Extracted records
%%

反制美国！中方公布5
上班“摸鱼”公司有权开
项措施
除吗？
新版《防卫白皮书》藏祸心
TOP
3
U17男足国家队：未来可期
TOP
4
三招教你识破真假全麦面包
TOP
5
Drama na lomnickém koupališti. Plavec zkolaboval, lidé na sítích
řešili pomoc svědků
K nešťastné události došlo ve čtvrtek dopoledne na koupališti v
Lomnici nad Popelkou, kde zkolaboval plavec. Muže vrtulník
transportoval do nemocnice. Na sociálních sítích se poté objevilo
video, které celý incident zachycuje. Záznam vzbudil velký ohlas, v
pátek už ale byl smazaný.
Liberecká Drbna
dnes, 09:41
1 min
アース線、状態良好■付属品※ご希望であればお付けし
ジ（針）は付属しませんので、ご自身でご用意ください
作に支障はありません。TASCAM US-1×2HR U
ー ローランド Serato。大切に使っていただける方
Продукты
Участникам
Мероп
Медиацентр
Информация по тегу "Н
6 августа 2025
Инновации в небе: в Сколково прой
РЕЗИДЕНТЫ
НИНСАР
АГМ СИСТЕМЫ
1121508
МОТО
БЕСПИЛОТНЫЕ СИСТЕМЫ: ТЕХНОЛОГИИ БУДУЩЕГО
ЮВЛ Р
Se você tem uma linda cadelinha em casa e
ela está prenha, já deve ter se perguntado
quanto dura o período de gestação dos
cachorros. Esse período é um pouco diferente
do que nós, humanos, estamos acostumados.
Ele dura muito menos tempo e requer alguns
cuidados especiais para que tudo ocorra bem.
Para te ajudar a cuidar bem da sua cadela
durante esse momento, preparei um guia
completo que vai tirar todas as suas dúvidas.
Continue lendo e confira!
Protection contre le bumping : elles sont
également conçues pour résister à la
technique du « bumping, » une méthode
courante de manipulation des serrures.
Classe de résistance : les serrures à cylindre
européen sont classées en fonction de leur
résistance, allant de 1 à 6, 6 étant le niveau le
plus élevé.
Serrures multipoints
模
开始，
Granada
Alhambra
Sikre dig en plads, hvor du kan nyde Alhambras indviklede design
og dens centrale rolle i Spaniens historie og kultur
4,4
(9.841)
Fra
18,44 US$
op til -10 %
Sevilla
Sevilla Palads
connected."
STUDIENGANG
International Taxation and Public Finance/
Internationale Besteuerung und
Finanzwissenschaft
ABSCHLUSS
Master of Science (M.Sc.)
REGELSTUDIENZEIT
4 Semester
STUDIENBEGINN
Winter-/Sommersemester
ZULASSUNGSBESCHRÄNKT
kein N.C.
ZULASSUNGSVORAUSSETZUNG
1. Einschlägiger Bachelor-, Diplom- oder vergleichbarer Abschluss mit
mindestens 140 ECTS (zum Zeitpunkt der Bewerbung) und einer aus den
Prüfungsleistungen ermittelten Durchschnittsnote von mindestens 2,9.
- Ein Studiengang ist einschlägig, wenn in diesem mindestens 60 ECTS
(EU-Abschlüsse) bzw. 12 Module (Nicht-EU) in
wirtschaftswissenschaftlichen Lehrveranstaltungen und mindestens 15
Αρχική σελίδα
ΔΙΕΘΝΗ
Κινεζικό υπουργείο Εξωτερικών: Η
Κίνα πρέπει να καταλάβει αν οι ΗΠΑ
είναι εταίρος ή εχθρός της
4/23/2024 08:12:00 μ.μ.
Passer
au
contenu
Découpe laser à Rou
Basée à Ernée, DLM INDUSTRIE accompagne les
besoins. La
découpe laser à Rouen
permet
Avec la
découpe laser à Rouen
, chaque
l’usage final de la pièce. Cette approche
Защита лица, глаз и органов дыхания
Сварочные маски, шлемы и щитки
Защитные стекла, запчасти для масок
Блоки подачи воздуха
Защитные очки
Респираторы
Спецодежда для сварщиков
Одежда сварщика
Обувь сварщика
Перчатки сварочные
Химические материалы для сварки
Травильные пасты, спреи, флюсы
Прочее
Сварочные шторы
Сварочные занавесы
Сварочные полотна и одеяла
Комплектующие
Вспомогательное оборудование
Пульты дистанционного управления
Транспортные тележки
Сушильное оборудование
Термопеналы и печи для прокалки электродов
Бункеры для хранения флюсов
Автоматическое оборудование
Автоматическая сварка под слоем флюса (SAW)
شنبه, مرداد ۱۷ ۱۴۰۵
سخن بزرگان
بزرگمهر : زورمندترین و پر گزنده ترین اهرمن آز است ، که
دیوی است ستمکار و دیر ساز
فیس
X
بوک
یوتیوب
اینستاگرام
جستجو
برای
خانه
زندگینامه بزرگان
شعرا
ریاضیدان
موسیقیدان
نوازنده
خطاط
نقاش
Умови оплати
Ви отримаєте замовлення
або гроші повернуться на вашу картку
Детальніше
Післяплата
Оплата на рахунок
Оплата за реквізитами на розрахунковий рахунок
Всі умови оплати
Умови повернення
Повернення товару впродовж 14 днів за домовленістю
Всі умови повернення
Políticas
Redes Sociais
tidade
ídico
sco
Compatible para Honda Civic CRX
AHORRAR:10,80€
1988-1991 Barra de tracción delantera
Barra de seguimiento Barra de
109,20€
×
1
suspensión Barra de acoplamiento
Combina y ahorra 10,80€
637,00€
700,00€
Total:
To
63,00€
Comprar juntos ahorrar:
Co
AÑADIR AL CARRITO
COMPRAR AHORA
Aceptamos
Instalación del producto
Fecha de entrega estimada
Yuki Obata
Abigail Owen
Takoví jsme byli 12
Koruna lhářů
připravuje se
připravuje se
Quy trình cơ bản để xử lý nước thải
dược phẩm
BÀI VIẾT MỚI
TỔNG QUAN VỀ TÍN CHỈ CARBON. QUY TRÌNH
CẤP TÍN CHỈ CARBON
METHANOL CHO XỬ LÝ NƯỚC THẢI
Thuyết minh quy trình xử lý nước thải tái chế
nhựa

%%

## Try it
Your answer should contain every entry, transcribed exactly.

## Result for this task
反制美国！中方公布5
上班“摸鱼”公司有权开
项措施
除吗？
新版《防卫白皮书》藏祸心
TOP
3
U17男足国家队：未来可期
TOP
4
三招教你识破真假全麦面包
TOP
5
Drama na lomnickém koupališti. Plavec zkolaboval, lidé na sítích
řešili pomoc svědků
K nešťastné události došlo ve čtvrtek dopoledne na koupališti v
Lomnici nad Popelkou, kde zkolaboval plavec. Muže vrtulník
transportoval do nemocnice. Na sociálních sítích se poté objevilo
video, které celý incident zachycuje. Záznam vzbudil velký ohlas, v
pátek už ale byl smazaný.
Liberecká Drbna
dnes, 09:41
1 min
アース線、状態良好■付属品※ご希望であればお付けし
ジ（針）は付属しませんので、ご自身でご用意ください
作に支障はありません。TASCAM US-1×2HR U
ー ローランド Serato。大切に使っていただける方
Продукты
Участникам
Мероп
Медиацентр
Информация по тегу "Н
6 августа 2025
Инновации в небе: в Сколково прой
РЕЗИДЕНТЫ
НИНСАР
АГМ СИСТЕМЫ
1121508
МОТО
БЕСПИЛОТНЫЕ СИСТЕМЫ: ТЕХНОЛОГИИ БУДУЩЕГО
ЮВЛ Р
Se você tem uma linda cadelinha em casa e
ela está prenha, já deve ter se perguntado
quanto dura o período de gestação dos
cachorros. Esse período é um pouco diferente
do que nós, humanos, estamos acostumados.
Ele dura muito menos tempo e requer alguns
cuidados especiais para que tudo ocorra bem.
Para te ajudar a cuidar bem da sua cadela
durante esse momento, preparei um guia
completo que vai tirar todas as suas dúvidas.
Continue lendo e confira!
Protection contre le bumping : elles sont
également conçues pour résister à la
technique du « bumping, » une méthode
courante de manipulation des serrures.
Classe de résistance : les serrures à cylindre
européen sont classées en fonction de leur
résistance, allant de 1 à 6, 6 étant le niveau le
plus élevé.
Serrures multipoints
模
开始，
Granada
Alhambra
Sikre dig en plads, hvor du kan nyde Alhambras indviklede design
og dens centrale rolle i Spaniens historie og kultur
4,4
(9.841)
Fra
18,44 US$
op til -10 %
Sevilla
Sevilla Palads
connected."
STUDIENGANG
International Taxation and Public Finance/
Internationale Besteuerung und
Finanzwissenschaft
ABSCHLUSS
Master of Science (M.Sc.)
REGELSTUDIENZEIT
4 Semester
STUDIENBEGINN
Winter-/Sommersemester
ZULASSUNGSBESCHRÄNKT
kein N.C.
ZULASSUNGSVORAUSSETZUNG
1. Einschlägiger Bachelor-, Diplom- oder vergleichbarer Abschluss mit
mindestens 140 ECTS (zum Zeitpunkt der Bewerbung) und einer aus den
Prüfungsleistungen ermittelten Durchschnittsnote von mindestens 2,9.
- Ein Studiengang ist einschlägig, wenn in diesem mindestens 60 ECTS
(EU-Abschlüsse) bzw. 12 Module (Nicht-EU) in
wirtschaftswissenschaftlichen Lehrveranstaltungen und mindestens 15
Αρχική σελίδα
ΔΙΕΘΝΗ
Κινεζικό υπουργείο Εξωτερικών: Η
Κίνα πρέπει να καταλάβει αν οι ΗΠΑ
είναι εταίρος ή εχθρός της
4/23/2024 08:12:00 μ.μ.
Passer
au
contenu
Découpe laser à Rou
Basée à Ernée, DLM INDUSTRIE accompagne les
besoins. La
découpe laser à Rouen
permet
Avec la
découpe laser à Rouen
, chaque
l’usage final de la pièce. Cette approche
Защита лица, глаз и органов дыхания
Сварочные маски, шлемы и щитки
Защитные стекла, запчасти для масок
Блоки подачи воздуха
Защитные очки
Респираторы
Спецодежда для сварщиков
Одежда сварщика
Обувь сварщика
Перчатки сварочные
Химические материалы для сварки
Травильные пасты, спреи, флюсы
Прочее
Сварочные шторы
Сварочные занавесы
Сварочные полотна и одеяла
Комплектующие
Вспомогательное оборудование
Пульты дистанционного управления
Транспортные тележки
Сушильное оборудование
Термопеналы и печи для прокалки электродов
Бункеры для хранения флюсов
Автоматическое оборудование
Автоматическая сварка под слоем флюса (SAW)
شنبه, مرداد ۱۷ ۱۴۰۵
سخن بزرگان
بزرگمهر : زورمندترین و پر گزنده ترین اهرمن آز است ، که
دیوی است ستمکار و دیر ساز
فیس
X
بوک
یوتیوب
اینستاگرام
جستجو
برای
خانه
زندگینامه بزرگان
شعرا
ریاضیدان
موسیقیدان
نوازنده
خطاط
نقاش
Умови оплати
Ви отримаєте замовлення
або гроші повернуться на вашу картку
Детальніше
Післяплата
Оплата на рахунок
Оплата за реквізитами на розрахунковий рахунок
Всі умови оплати
Умови повернення
Повернення товару впродовж 14 днів за домовленістю
Всі умови повернення
Políticas
Redes Sociais
tidade
ídico
sco
Compatible para Honda Civic CRX
AHORRAR:10,80€
1988-1991 Barra de tracción delantera
Barra de seguimiento Barra de
109,20€
×
1
suspensión Barra de acoplamiento
Combina y ahorra 10,80€
637,00€
700,00€
Total:
To
63,00€
Comprar juntos ahorrar:
Co
AÑADIR AL CARRITO
COMPRAR AHORA
Aceptamos
Instalación del producto
Fecha de entrega estimada
Yuki Obata
Abigail Owen
Takoví jsme byli 12
Koruna lhářů
připravuje se
připravuje se
Quy trình cơ bản để xử lý nước thải
dược phẩm
BÀI VIẾT MỚI
TỔNG QUAN VỀ TÍN CHỈ CARBON. QUY TRÌNH
CẤP TÍN CHỈ CARBON
METHANOL CHO XỬ LÝ NƯỚC THẢI
Thuyết minh quy trình xử lý nước thải tái chế
nhựa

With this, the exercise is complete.